Dataset entries
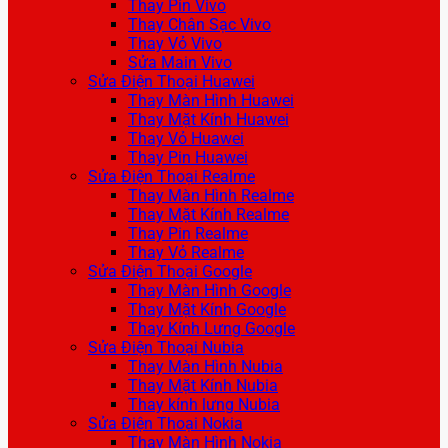
Thay Pin Vivo
Thay Chân Sạc Vivo
Thay Vỏ Vivo
Sửa Main Vivo
Sửa Điện Thoại Huawei
Thay Màn Hình Huawei
Thay Mặt Kính Huawei
Thay Vỏ Huawei
Thay Pin Huawei
Sửa Điện Thoại Realme
Thay Màn Hình Realme
Thay Mặt Kính Realme
Thay Pin Realme
Thay Vỏ Realme
Sửa Điện Thoại Google
Thay Màn Hình Google
Thay Mặt Kính Google
Thay Kính Lưng Google
Sửa Điện Thoại Nubia
Thay Màn Hình Nubia
Thay Mặt Kính Nubia
Thay kính lưng Nubia
Sửa Điện Thoại Nokia
Thay Màn Hình Nokia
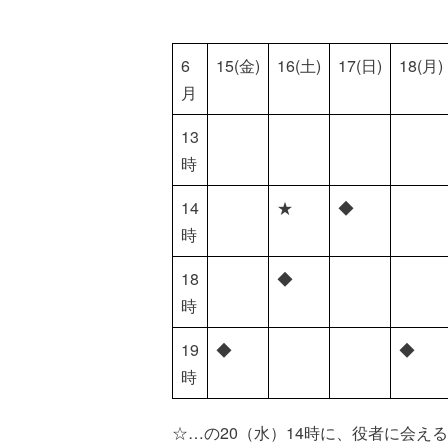
6
15(金)
16(土)
17(日)
18(月)
月
13
時
14
★
◆
時
18
◆
時
19
◆
◆
時
☆…の20（水）14時に、役者に会え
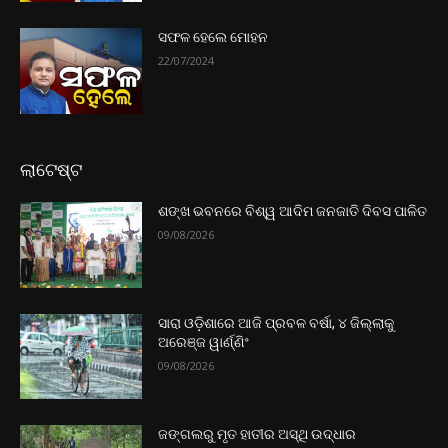
ସଫଳ ହେଲେ ମୋହନ
22/07/2024
ଲାଟେଷ୍ଟ
ଶଙ୍ଖ ଭବନରେ ବିଶ୍ୱ ଆଦିମ ଜନଜାତି ଦିବସ ପାଳିତ
09/08/2026
ସାରା ଓଡ଼ିଶାରେ ଆଜି ପ୍ରବଳ ବର୍ଷା, ୪ ଜିଲ୍ଲାକୁ
ଅରେଞ୍ଜ ୱାର୍ଣ୍ଣିଂ
09/08/2026
ଜଙ୍ଗଲରୁ ମୃତ ହାତୀର ଅସ୍ଥି ଉଦ୍ଧାର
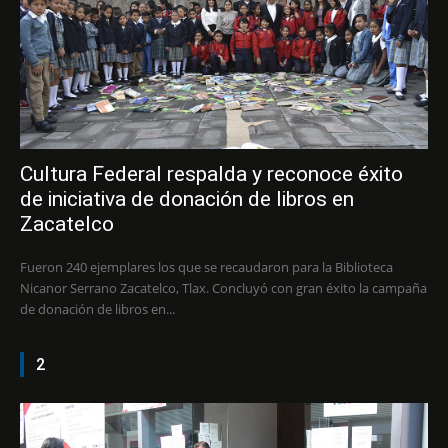
Cultura Federal respalda y reconoce éxito
de iniciativa de donación de libros en
Zacatelco
Fueron 240 ejemplares los que se recaudaron para la Biblioteca
Nicanor Serrano Zacatelco, Tlax. Concluyó con gran éxito la campaña
de donación de libros en...
2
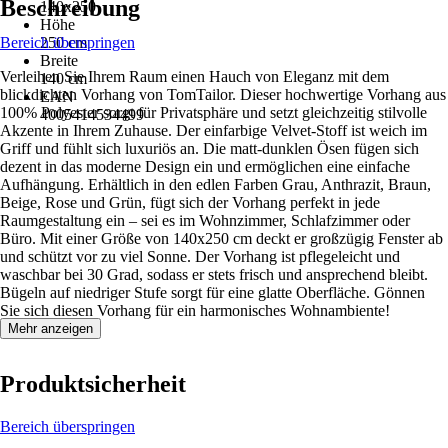
Beschreibung
140x250
Höhe
Bereich überspringen
250 cm
Breite
Verleihen Sie Ihrem Raum einen Hauch von Eleganz mit dem
140 cm
blickdichten Vorhang von TomTailor. Dieser hochwertige Vorhang aus
EAN
100% Polyester sorgt für Privatsphäre und setzt gleichzeitig stilvolle
4005414534499
Akzente in Ihrem Zuhause. Der einfarbige Velvet-Stoff ist weich im
Griff und fühlt sich luxuriös an. Die matt-dunklen Ösen fügen sich
dezent in das moderne Design ein und ermöglichen eine einfache
Aufhängung. Erhältlich in den edlen Farben Grau, Anthrazit, Braun,
Beige, Rose und Grün, fügt sich der Vorhang perfekt in jede
Raumgestaltung ein – sei es im Wohnzimmer, Schlafzimmer oder
Büro. Mit einer Größe von 140x250 cm deckt er großzügig Fenster ab
und schützt vor zu viel Sonne. Der Vorhang ist pflegeleicht und
waschbar bei 30 Grad, sodass er stets frisch und ansprechend bleibt.
Bügeln auf niedriger Stufe sorgt für eine glatte Oberfläche. Gönnen
Sie sich diesen Vorhang für ein harmonisches Wohnambiente!
Mehr anzeigen
Produktsicherheit
Bereich überspringen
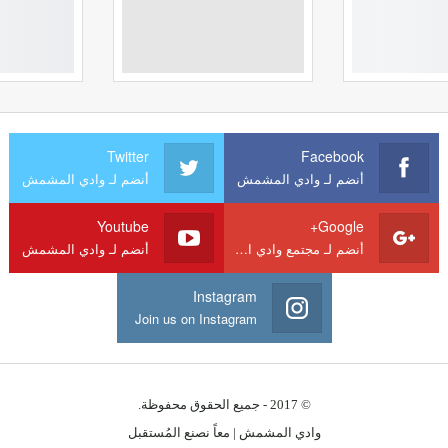
Twitter
Facebook
أنضم لـ وادي المشمش
أنضم لـ وادي المشمش
Youtube
Google+
أنضم لـ مجتمع وادي المشمش
أنضم لـ وادي المشمش
Instagram
Join us on Instagram
© 2017 - جميع الحقوق محفوظة.
وادي المشمش | معاً نصنع المُستقبل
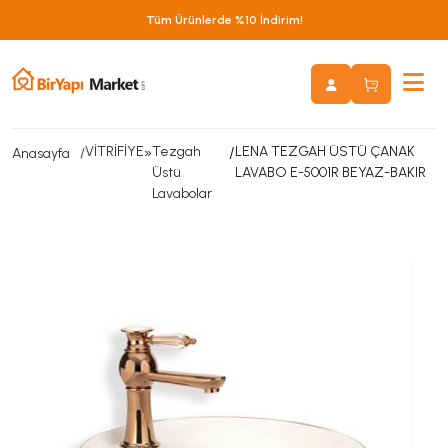
Tüm Ürünlerde %10 İndirim!
VİTRİFİYE
»
Tezgah
/
LENA TEZGAH ÜSTÜ ÇANAK
Anasayfa
Üstü
LAVABO E-5001R BEYAZ-BAKIR
Lavabolar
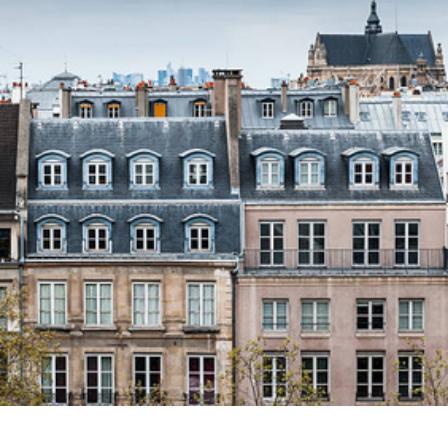
Nos Packs
VISIO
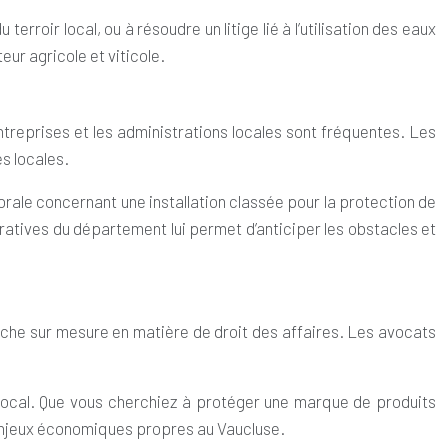
roir local, ou à résoudre un litige lié à l’utilisation des eaux
eur agricole et viticole.
entreprises et les administrations locales sont fréquentes. Les
s locales.
orale concernant une installation classée pour la protection de
tratives du département lui permet d’anticiper les obstacles et
oche sur mesure en matière de droit des affaires. Les avocats
at local. Que vous cherchiez à protéger une marque de produits
s enjeux économiques propres au Vaucluse.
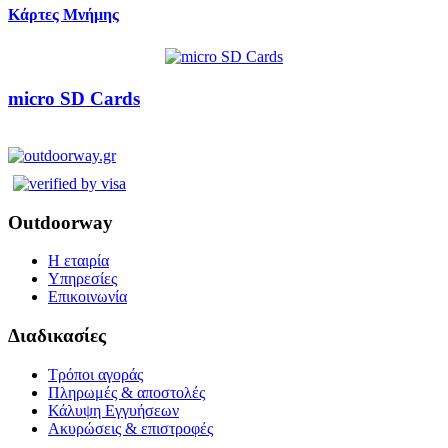
Κάρτες Μνήμης
micro SD Cards
Outdoorway
Η εταιρία
Υπηρεσίες
Επικοινωνία
Διαδικασίες
Τρόποι αγοράς
Πληρωμές & αποστολές
Κάλυψη Εγγυήσεων
Ακυρώσεις & επιστροφές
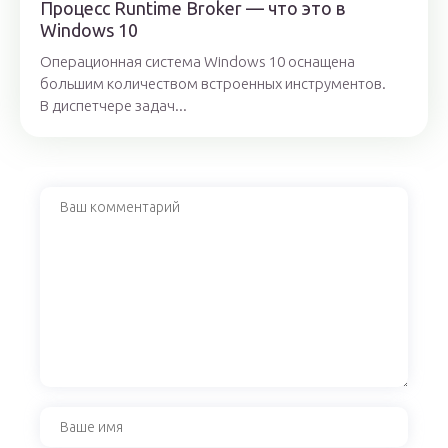
Процесс Runtime Broker — что это в
Windows 10
Операционная система Windows 10 оснащена
большим количеством встроенных инструментов.
В диспетчере задач...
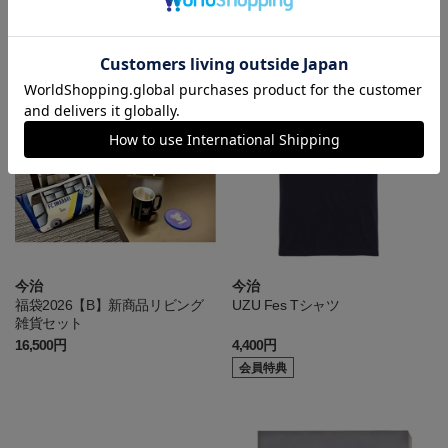
HITE キッズ
HITE
4,400円
4,950円
今治
今治
福袋2026【B】新商品リビング
UZU Fes Tシャツ
雑貨セット
16,500円
4,400円
会員特典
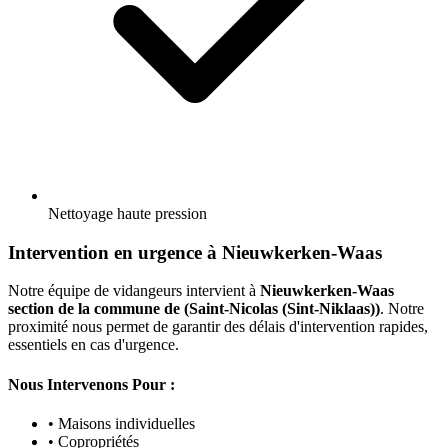
Nettoyage haute pression
Intervention en urgence à Nieuwkerken-Waas
Notre équipe de vidangeurs intervient à
Nieuwkerken-Waas
section de la commune de (Saint-Nicolas (Sint-Niklaas))
. Notre
proximité nous permet de garantir des délais d'intervention rapides,
essentiels en cas d'urgence.
Nous Intervenons Pour :
• Maisons individuelles
• Copropriétés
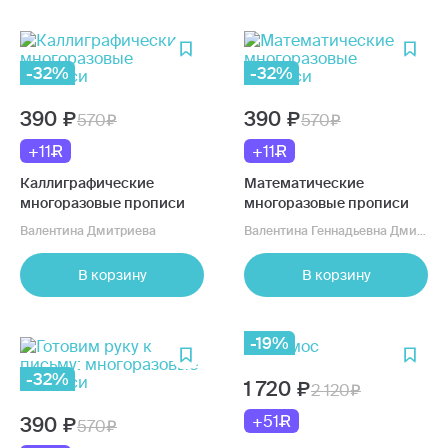
-32%
-32%
390
390
570
570
+11
+11
Каллиграфические
Математические
многоразовые прописи
многоразовые прописи
Валентина Дмитриева
Валентина Геннадьевна Дмитриева
В корзину
В корзину
-19%
-32%
1 720
2 120
+51
390
570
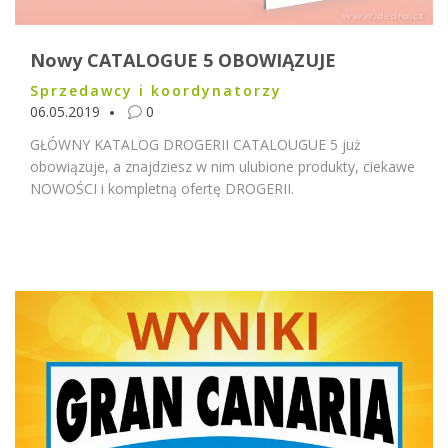
Nowy CATALOGUE 5 OBOWIĄZUJE
Sprzedawcy i koordynatorzy
06.05.2019
0
GŁÓWNY KATALOG DROGERII CATALOUGUE 5 już
obowiązuje, a znajdziesz w nim ulubione produkty, ciekawe
NOWOŚCI i kompletną ofertę DROGERII.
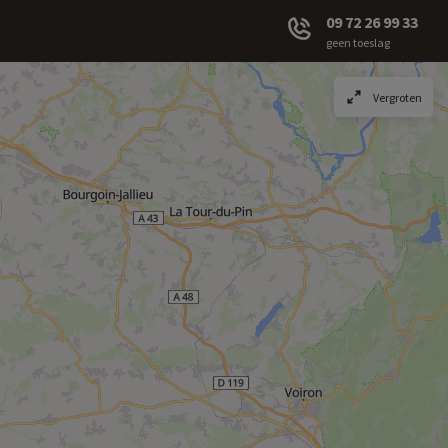
09 72 26 99 33
geen toeslag
Vergroten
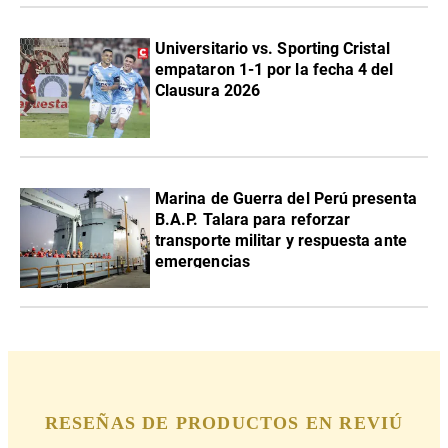
Universitario vs. Sporting Cristal
empataron 1-1 por la fecha 4 del
Clausura 2026
Marina de Guerra del Perú presenta
B.A.P. Talara para reforzar
transporte militar y respuesta ante
emergencias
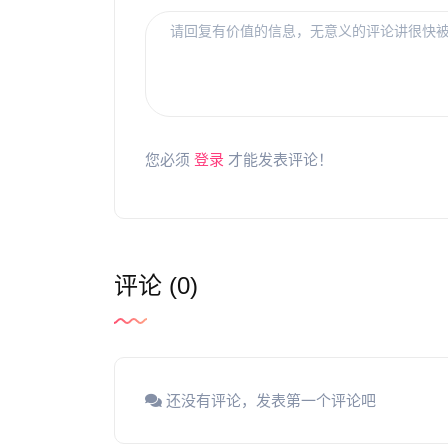
您必须
登录
才能发表评论！
评论 (0)
还没有评论，发表第一个评论吧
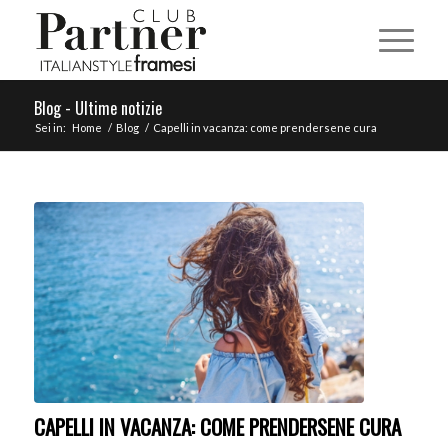
Blog - Ultime notizie
Sei in:
Home
/
Blog
/
Capelli in vacanza: come prendersene cura
CAPELLI IN VACANZA: COME PRENDERSENE CURA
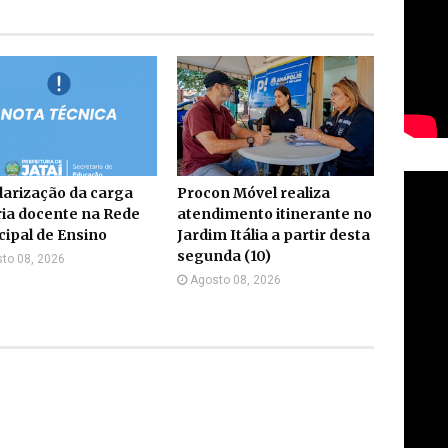
arização da carga
Procon Móvel realiza
ia docente na Rede
atendimento itinerante no
ipal de Ensino
Jardim Itália a partir desta
segunda (10)
to 08, 2026
Agosto 08, 2026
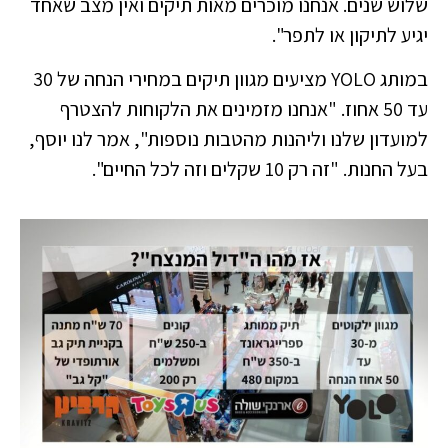
שלוש שנים. אנחנו מוכרים מאות תיקים ואין מצב שאחד
יגיע לתיקון או לתפר".
במותג YOLO מציעים מגוון תיקים במחירי הנחה של 30
עד 50 אחוז. "אנחנו מזמינים את הלקוחות להצטרף
למועדון שלנו וליהנות מהטבות נוספות", אמר לנו יוסף,
בעל החנות. "זה רק 10 שקלים וזה לכל החיים".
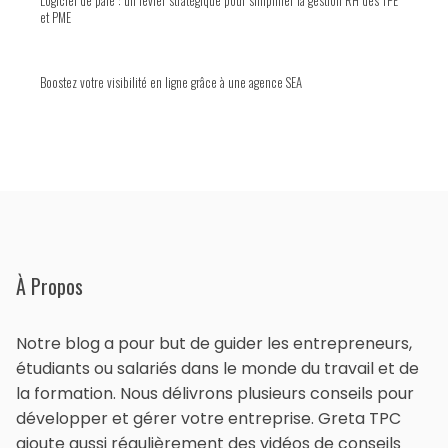
Logiciel de paie : un levier stratégique pour simplifier la gestion RH des TPE
et PME
Boostez votre visibilité en ligne grâce à une agence SEA
À Propos
Notre blog a pour but de guider les entrepreneurs,
étudiants ou salariés dans le monde du travail et de
la formation. Nous délivrons plusieurs conseils pour
développer et gérer votre entreprise. Greta TPC
ajoute aussi régulièrement des vidéos de conseils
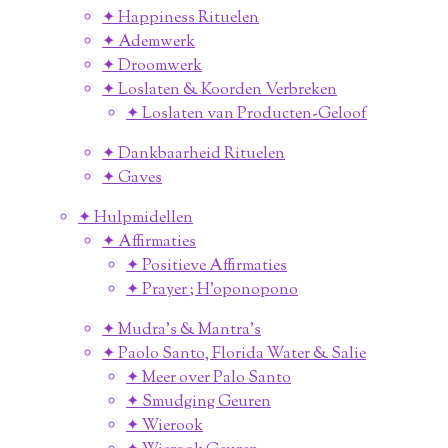
✦ Happiness Rituelen
✦ Ademwerk
✦ Droomwerk
✦ Loslaten & Koorden Verbreken
✦ Loslaten van Producten-Geloof
✦ Dankbaarheid Rituelen
✦ Gaves
✦ Hulpmidellen
✦ Affirmaties
✦ Positieve Affirmaties
✦ Prayer ; H'oponopono
✦ Mudra's & Mantra's
✦ Paolo Santo, Florida Water & Salie
✦ Meer over Palo Santo
✦ Smudging Geuren
✦ Wierook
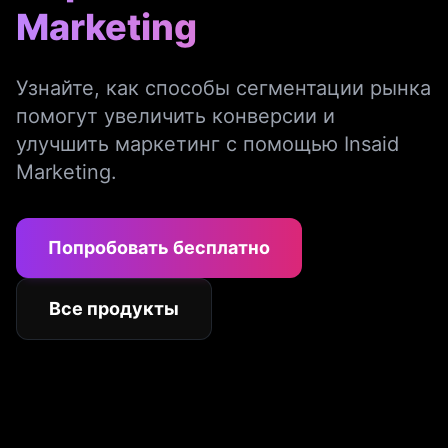
Marketing
Узнайте, как способы сегментации рынка
помогут увеличить конверсии и
улучшить маркетинг с помощью Insaid
Marketing.
Попробовать бесплатно
Все продукты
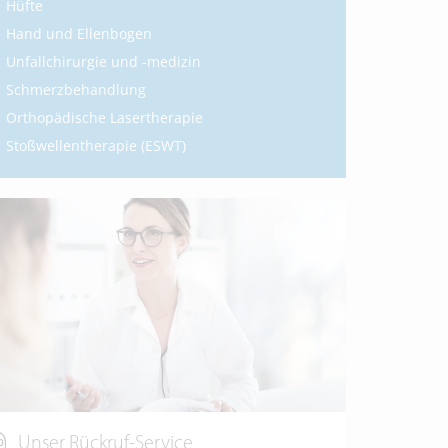
Hüfte
Hand und Ellenbogen
Unfallchirurgie und -medizin
Schmerzbehandlung
Orthopädische Lasertherapie
Stoßwellentherapie (ESWT)
Unser Rückruf-Service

Task directions
Everything from the first line of the entries above through the line with "Bügeln auf niedriger" should be duplicated exactly, except the pictures.

Task output
Thay Pin Vivo
Thay Chân Sạc Vivo
Thay Vỏ Vivo
Sửa Main Vivo
Sửa Điện Thoại Huawei
Thay Màn Hình Huawei
Thay Mặt Kính Huawei
Thay Vỏ Huawei
Thay Pin Huawei
Sửa Điện Thoại Realme
Thay Màn Hình Realme
Thay Mặt Kính Realme
Thay Pin Realme
Thay Vỏ Realme
Sửa Điện Thoại Google
Thay Màn Hình Google
Thay Mặt Kính Google
Thay Kính Lưng Google
Sửa Điện Thoại Nubia
Thay Màn Hình Nubia
Thay Mặt Kính Nubia
Thay kính lưng Nubia
Sửa Điện Thoại Nokia
Thay Màn Hình Nokia
6
15(金)
16(土)
17(日)
18(月)
月
13
時
14
★
◆
時
18
◆
時
19
◆
◆
時
☆…の20（水）14時に、役者に会え
ସଫଳ ହେଲେ ମୋହନ
22/07/2024
ଲାଟେଷ୍ଟ
ଶଙ୍ଖ ଭବନରେ ବିଶ୍ୱ ଆଦିମ ଜନଜାତି ଦିବସ ପାଳିତ
09/08/2026
ସାରା ଓଡ଼ିଶାରେ ଆଜି ପ୍ରବଳ ବର୍ଷା, ୪ ଜିଲ୍ଲାକୁ
ଅରେଞ୍ଜ ୱାର୍ଣ୍ଣିଂ
09/08/2026
ଜଙ୍ଗଲରୁ ମୃତ ହାତୀର ଅସ୍ଥି ଉଦ୍ଧାର
Cultura Federal respalda y reconoce éxito
de iniciativa de donación de libros en
Zacatelco
Fueron 240 ejemplares los que se recaudaron para la Biblioteca
Nicanor Serrano Zacatelco, Tlax. Concluyó con gran éxito la campaña
de donación de libros en...
2
Beschreibung
140x250
Höhe
Bereich überspringen
250 cm
Breite
Verleihen Sie Ihrem Raum einen Hauch von Eleganz mit dem
140 cm
blickdichten Vorhang von TomTailor. Dieser hochwertige Vorhang aus
EAN
100% Polyester sorgt für Privatsphäre und setzt gleichzeitig stilvolle
4005414534499
Akzente in Ihrem Zuhause. Der einfarbige Velvet-Stoff ist weich im
Griff und fühlt sich luxuriös an. Die matt-dunklen Ösen fügen sich
dezent in das moderne Design ein und ermöglichen eine einfache
Aufhängung. Erhältlich in den edlen Farben Grau, Anthrazit, Braun,
Beige, Rose und Grün, fügt sich der Vorhang perfekt in jede
Raumgestaltung ein – sei es im Wohnzimmer, Schlafzimmer oder
Büro. Mit einer Größe von 140x250 cm deckt er großzügig Fenster ab
und schützt vor zu viel Sonne. Der Vorhang ist pflegeleicht und
waschbar bei 30 Grad, sodass er stets frisch und ansprechend bleibt.
Bügeln auf niedriger Stufe sorgt für eine glatte Oberfläche. Gönnen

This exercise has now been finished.